E-Mail is hard to describe without metaphor. It’s trying to sleep on a friend’s couch—kept awake by the sound of their DVD player’s menu music and light barely peeking through thin window shades. It’s finding love in this new, online world, from dating over email to the heart-pounding nerves of those three dots in iMessage. Most importantly, it’s somehow reminiscent of a specific age yet timeless, using the archaic spelling of e-mail and nostalgic memories to describe feelings that are pervasive through generations. All thirteen songs approach this in a different way, a Black Mirror-like anthology of love in the digital age.

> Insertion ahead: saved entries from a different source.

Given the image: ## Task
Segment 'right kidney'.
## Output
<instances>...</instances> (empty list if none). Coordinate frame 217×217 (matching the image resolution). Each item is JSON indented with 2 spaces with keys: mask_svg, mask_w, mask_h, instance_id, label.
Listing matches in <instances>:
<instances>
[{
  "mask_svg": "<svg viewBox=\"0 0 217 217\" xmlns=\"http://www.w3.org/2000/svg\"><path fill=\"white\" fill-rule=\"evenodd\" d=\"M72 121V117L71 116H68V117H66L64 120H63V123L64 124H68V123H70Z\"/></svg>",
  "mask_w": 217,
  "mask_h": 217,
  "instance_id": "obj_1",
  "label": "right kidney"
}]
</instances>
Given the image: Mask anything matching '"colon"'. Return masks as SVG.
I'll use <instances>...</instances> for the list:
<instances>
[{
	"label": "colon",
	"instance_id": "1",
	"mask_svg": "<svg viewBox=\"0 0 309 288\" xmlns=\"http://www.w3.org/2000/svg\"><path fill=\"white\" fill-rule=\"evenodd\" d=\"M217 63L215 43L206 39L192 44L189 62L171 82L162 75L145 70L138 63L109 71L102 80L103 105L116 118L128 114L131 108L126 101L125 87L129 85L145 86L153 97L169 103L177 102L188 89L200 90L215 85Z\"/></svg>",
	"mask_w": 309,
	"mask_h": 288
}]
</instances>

Though it covers a very deliberate theme, Love in the Time of E-Mail doesn’t play out like a typical concept album. Every song is unique and has huge meaning and impact independent of the album as a whole. “Voicemail” is an ethereal message to some unknown lover, constantly backed by the sound of an analog answering machine’s tape rolling. “Kimmy” tells the tale of nervousness and fear at bringing an exclusively online relationship into the real world. “White Noise” describes the fear felt when falling in love with someone without knowing if they feel the same way. It’s also one of the few times that the pointed politicism of Rosenstock’s solo work creeps into Antarctigo Vespucci. “Passed out on election day / Tripping over my words on stage” wouldn’t sound out of place if it were on his own 2018 album, POST-.

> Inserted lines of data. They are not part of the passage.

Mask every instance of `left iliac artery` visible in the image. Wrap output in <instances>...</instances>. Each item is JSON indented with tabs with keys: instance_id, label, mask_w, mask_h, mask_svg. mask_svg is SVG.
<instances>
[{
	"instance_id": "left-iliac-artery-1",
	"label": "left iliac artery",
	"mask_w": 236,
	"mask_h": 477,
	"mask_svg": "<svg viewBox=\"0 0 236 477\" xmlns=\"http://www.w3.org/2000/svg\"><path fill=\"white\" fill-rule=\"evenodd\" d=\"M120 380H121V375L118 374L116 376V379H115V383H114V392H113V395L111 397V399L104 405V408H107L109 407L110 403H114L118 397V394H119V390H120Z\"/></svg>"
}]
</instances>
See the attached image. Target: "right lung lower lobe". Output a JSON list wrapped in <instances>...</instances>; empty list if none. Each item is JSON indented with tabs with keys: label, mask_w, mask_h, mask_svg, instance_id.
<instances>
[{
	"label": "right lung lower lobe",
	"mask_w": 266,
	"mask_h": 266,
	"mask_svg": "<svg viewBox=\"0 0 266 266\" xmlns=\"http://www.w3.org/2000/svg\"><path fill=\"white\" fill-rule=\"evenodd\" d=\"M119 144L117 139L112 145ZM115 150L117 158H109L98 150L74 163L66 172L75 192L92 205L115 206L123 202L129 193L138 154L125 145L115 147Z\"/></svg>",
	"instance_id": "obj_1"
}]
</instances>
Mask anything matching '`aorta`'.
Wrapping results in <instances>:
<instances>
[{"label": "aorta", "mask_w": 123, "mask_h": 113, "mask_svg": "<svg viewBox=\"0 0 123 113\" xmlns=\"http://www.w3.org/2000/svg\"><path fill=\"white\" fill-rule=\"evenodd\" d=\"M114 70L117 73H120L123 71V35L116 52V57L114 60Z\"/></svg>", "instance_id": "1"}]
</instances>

“Breathless on DVD” is my personal favorite track. What do you think of when you’re reminded of someone you used to love? Antarctigo Vespucci answers that question with questions of their own. “Are you still 27 and mad at me / Watching Breathless on DVD / In the dead of winter, 2009” is their response. When you think of someone from the past, you’re remembering how you felt, not who they were. Unfortunately for Farren, this relationship didn’t end well, leaving him with one more question: “Why did I crumble? / Why did I crumble at the thought of you last night?”
Sometimes when you remember the good times, it’s hard to remember the not-so-good times that went with them. Love In The Time Of E-Mail, however, doesn’t let you forget. For every sweeping love song that Farren and Rosenstock cook up, there’s a sad side, a reminder that if our past relationships were perfect, they never would have ended.